# courses landing online jobs?



## traceur (Jan 19, 2012)

what can i study that would help me get online jobs that i could have income wherever i am in the world? any ideas?


----------



## RebeccaAGray_85 (Jan 23, 2012)

There are many types of online jobs. You could do writing or take an IT approach. It depends what you want to do. If you think you would be better suited for IT, you could study computer science or information systems. If you would like to do something more creative, you could be a writer for a blog. There are also sales jobs on the internet so, if you could elaborate on your strengths and passions I could give you more advice.


----------



## Just_Some_Guy (Oct 8, 2009)

The future will be shifting to more and more online teaching. If you like a subject, get an MA in it. You can teach at most universities with an MA. Next, figure out where the online courses are and get to work.


----------



## TAHTGUY (Jun 19, 2011)

What about computer programming? Anybody is freelancing on computer programming? Any website you can suggest for starters? I have learned some VBasic like 2 years back, but well it's not relevant. 

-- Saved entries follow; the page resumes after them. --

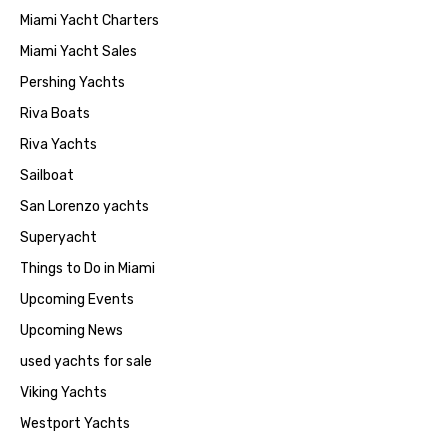
Miami Yacht Charters
Miami Yacht Sales
Pershing Yachts
Riva Boats
Riva Yachts
Sailboat
San Lorenzo yachts
Superyacht
Things to Do in Miami
Upcoming Events
Upcoming News
used yachts for sale
Viking Yachts
Westport Yachts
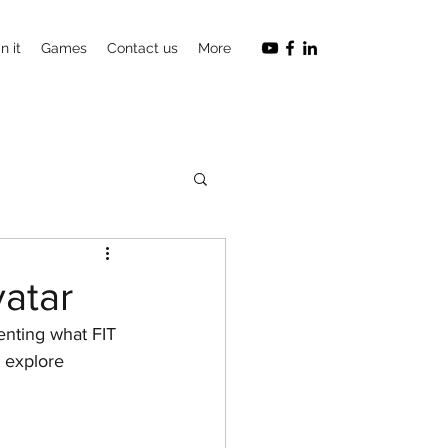
n it
Games
Contact us
More
vatar
nting what FIT 
d explore 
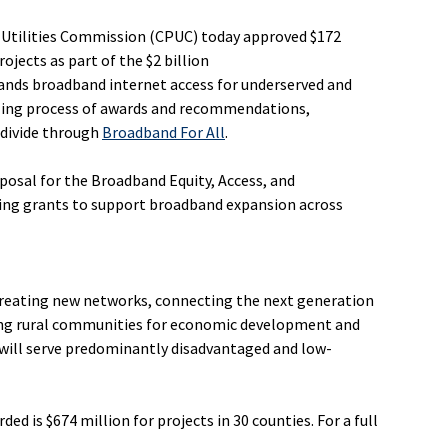
c Utilities Commission (CPUC) today approved $172
ojects as part of the $2 billion
pands broadband internet access for underserved and
lling process of awards and recommendations,
 divide through
Broadband For All
.
posal for the Broadband Equity, Access, and
ting grants to support broadband expansion across
creating new networks, connecting the next generation
ing rural communities for economic development and
will serve predominantly disadvantaged and low-
 is $674 million for projects in 30 counties. For a full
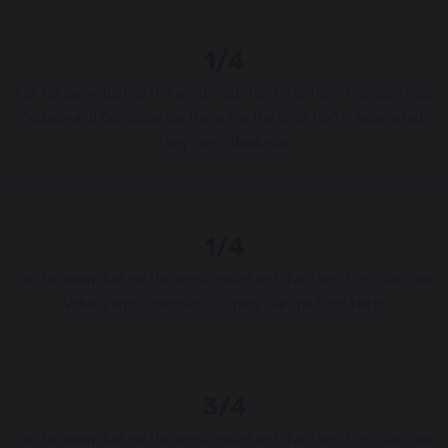
1/4
Far far away, behind the word mountains, far from the countries
Vokalia and Consonantia, there live the blind texts. Separated
they live in Bookmar.
1/4
Far far away, behind the word mountains, far from the countries
Vokalia and Consonantia, there live the blind texts
3/4
Far far away, behind the word mountains, far from the countries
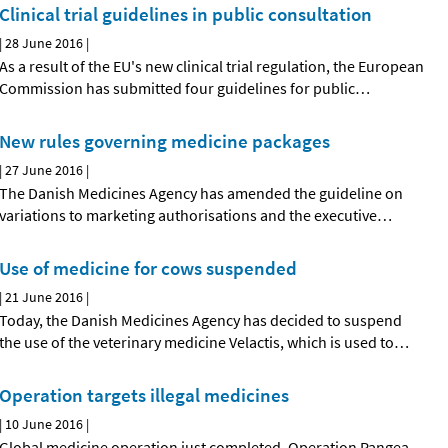
Clinical trial guidelines in public consultation
|
28 June 2016
|
As a result of the EU's new clinical trial regulation, the European
Commission has submitted four guidelines for public
…
New rules governing medicine packages
|
27 June 2016
|
The Danish Medicines Agency has amended the guideline on
variations to marketing authorisations and the executive
…
Use of medicine for cows suspended
|
21 June 2016
|
Today, the Danish Medicines Agency has decided to suspend
the use of the veterinary medicine Velactis, which is used to
…
Operation targets illegal medicines
|
10 June 2016
|
Global medicine operation just completed. Operation Pangea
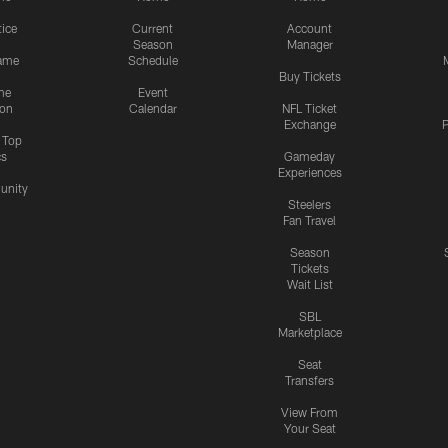
tice
Current
Account
Season
Manager
ame
Schedule
Buy Tickets
me
Event
ion
Calendar
NFL Ticket
Exchange
P
s Top
cs
Gameday
Experiences
nity
Steelers
Fan Travel
Season
Tickets
Wait List
SBL
Marketplace
Seat
Transfers
View From
Your Seat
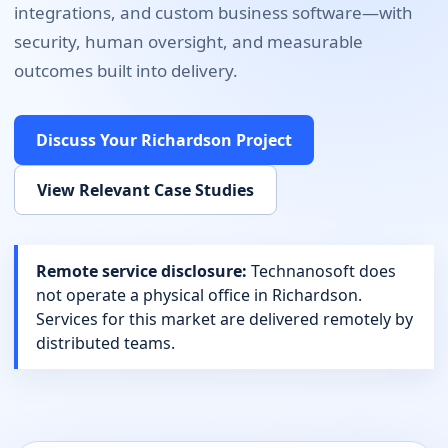
integrations, and custom business software
—with
security, human oversight, and measurable
outcomes built into delivery.
Discuss Your
Richardson
Project
View Relevant Case Studies
Remote service disclosure:
Technanosoft does
not operate a physical office in
Richardson
.
Services for this market are delivered remotely by
distributed teams.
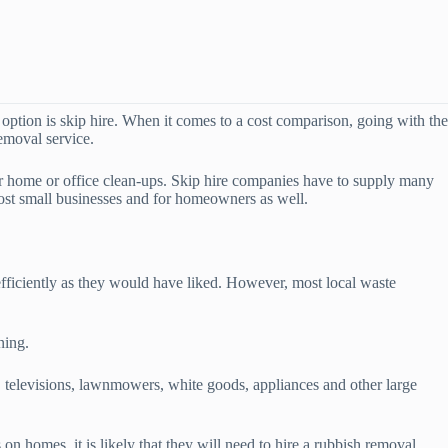
option is skip hire. When it comes to a cost comparison, going with the
removal service.
or home or office clean-ups. Skip hire companies have to supply many
most small businesses and for homeowners as well.
efficiently as they would have liked. However, most local waste
ning.
 televisions, lawnmowers, white goods, appliances and other large
n homes, it is likely that they will need to hire a rubbish removal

Ideally I want to learn and make some extra cash with it.


----------



## traceur (Jan 19, 2012)

RebeccaAGray_85 said:


> There are many types of online jobs. You could do writing or take an IT approach. It depends what you want to do. If you think you would be better suited for IT, you could study computer science or information systems. If you would like to do something more creative, you could be a writer for a blog. There are also sales jobs on the internet so, if you could elaborate on your strengths and passions I could give you more advice.


i am trying to get stuff published in existing well established online magazines... so far i have being getting good feedback on the creative side but i need to work on the journalistic side, because, you know, credibility is apparently still a thing. the reason i am going for that rather then a blog is that this actually has a much better potential to pay, financially.

but still, i am looking for a backup plan.


----------